“To this group of special people to my left, the staff, the coaches, the support staff, the players, everyone we left back home, families, friends, everyone in the eastern states that supports the Melbourne Demons, this is for you,” Gawn said.
“Lastly, after 57 years of pain, it’s coming home.”
Goodwin said he was delighted with how his side had responded after trailing in the third term.
“We were under pressure, especially behind the ball, we were losing contests behind the ball,” Goodwin said.
“But then Max took over in centre-bounce work … we started to get on top in the game. Our method stood up. That’s why they are a special group – they do it for each other.”
The Demons booted 16 of the final 17 goals of the match.
Goodwin said the Demons would remain in Perth for about five days and celebrate there before returning home.
Vice-captain Jack Viney recalled that the Demons had been the “laughing stock of the competition” when he debuted in 2013 as a father-son product.

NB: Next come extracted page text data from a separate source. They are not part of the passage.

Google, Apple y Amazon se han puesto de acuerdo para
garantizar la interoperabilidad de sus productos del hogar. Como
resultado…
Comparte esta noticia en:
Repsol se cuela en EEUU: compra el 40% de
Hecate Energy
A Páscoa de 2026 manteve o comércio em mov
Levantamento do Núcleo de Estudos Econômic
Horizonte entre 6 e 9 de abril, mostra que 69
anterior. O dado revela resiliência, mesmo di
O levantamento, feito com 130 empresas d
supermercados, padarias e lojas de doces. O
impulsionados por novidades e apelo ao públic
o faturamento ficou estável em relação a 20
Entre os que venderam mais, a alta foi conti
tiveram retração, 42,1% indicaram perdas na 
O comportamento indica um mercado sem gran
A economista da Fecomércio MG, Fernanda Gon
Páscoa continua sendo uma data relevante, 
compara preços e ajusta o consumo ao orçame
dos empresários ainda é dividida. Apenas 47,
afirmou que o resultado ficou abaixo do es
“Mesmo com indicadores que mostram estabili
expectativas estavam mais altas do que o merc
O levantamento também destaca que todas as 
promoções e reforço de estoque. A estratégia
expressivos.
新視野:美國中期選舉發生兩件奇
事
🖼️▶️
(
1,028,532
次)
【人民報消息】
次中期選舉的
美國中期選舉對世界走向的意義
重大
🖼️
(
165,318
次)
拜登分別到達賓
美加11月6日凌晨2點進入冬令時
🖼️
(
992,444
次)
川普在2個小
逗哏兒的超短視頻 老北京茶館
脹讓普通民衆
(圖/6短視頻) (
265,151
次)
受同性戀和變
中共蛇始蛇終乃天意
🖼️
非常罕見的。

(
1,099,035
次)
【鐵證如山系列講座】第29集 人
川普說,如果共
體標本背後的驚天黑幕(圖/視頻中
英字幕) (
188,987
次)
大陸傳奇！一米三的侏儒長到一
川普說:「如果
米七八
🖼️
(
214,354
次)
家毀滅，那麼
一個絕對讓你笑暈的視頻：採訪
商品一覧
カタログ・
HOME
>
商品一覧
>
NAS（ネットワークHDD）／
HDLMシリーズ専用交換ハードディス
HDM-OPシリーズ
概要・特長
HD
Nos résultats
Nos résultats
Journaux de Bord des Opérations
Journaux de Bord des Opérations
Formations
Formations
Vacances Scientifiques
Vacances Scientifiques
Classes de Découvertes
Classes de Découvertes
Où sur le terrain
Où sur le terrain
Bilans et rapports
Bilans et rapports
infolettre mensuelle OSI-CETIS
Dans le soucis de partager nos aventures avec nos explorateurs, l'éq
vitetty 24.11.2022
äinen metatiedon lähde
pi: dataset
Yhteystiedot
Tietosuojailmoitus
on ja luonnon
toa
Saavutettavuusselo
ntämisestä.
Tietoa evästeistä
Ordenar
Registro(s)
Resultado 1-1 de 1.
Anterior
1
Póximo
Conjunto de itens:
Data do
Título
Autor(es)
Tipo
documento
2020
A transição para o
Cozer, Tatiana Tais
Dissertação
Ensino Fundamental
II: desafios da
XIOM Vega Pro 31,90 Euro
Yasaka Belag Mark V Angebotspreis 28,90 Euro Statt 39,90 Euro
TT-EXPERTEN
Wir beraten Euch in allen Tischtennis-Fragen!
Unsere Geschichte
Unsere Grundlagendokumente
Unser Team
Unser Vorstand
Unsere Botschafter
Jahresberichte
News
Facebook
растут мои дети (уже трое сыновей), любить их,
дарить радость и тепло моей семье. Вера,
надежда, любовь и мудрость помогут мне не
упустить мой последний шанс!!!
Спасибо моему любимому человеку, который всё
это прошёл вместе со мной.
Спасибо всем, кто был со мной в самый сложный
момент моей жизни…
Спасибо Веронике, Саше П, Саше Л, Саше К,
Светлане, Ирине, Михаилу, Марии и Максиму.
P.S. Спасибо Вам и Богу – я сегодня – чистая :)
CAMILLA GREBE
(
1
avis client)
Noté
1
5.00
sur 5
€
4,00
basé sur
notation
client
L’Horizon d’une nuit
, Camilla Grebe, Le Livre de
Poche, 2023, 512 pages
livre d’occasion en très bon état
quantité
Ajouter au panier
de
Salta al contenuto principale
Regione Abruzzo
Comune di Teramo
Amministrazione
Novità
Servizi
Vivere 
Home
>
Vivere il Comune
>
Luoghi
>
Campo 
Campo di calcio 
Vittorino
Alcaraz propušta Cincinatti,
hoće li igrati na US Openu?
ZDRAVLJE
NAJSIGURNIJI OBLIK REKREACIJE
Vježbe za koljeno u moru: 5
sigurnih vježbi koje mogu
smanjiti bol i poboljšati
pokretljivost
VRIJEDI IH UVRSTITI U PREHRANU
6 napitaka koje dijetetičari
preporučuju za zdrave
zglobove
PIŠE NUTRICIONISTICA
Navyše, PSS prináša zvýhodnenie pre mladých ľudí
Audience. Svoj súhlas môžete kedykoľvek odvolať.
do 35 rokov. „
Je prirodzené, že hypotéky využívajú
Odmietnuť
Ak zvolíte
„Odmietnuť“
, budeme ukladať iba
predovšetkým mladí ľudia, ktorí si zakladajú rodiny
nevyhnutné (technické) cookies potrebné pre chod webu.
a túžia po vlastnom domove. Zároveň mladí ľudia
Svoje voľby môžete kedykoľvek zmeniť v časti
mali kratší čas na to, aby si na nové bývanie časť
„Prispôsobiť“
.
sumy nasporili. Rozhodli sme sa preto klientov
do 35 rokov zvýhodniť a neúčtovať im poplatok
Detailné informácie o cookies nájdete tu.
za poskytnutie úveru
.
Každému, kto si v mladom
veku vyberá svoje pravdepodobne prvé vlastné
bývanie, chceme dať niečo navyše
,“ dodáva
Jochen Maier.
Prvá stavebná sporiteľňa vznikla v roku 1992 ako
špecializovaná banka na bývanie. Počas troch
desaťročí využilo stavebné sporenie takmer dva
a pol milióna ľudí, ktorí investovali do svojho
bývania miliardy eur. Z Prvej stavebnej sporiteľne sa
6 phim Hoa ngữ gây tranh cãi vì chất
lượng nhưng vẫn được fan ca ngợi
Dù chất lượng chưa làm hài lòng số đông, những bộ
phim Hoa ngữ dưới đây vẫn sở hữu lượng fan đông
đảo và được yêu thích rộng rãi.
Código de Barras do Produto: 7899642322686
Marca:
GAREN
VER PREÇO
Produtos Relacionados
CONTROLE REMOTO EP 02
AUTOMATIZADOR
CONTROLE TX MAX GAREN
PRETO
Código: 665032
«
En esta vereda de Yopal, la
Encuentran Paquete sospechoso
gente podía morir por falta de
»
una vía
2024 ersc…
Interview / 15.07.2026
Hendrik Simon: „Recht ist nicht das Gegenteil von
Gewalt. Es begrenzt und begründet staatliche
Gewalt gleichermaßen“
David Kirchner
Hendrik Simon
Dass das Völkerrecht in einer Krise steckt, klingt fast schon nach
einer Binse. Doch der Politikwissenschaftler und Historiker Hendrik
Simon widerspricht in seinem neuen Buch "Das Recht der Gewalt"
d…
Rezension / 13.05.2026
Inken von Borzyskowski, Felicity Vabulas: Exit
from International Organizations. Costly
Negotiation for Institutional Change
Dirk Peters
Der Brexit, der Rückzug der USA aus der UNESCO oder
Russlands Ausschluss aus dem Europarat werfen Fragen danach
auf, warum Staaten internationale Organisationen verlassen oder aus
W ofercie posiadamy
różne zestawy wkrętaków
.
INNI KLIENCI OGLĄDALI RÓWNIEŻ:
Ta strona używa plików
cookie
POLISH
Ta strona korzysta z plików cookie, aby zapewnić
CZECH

“Now we have won a premiership for the first time in god knows how long,” he said.
Mark Williams, the Demons’ head of development, said the team deserved the premiership as it had been the best “all season”.
The defeat was heartbreak for the Bulldogs, who had made their way to the grand final the hard way, having to win three cut-throat finals after finishing outside the top four.
“This one will sting for a while. Hopefully, we can make something of it,” Bontempelli, a member of the club’s 2016 premiership side, said.
The sell-out Perth crowd enjoyed a spectacular pre-game and half-time show.
It was the Demons’ 13th flag and their first since 1964.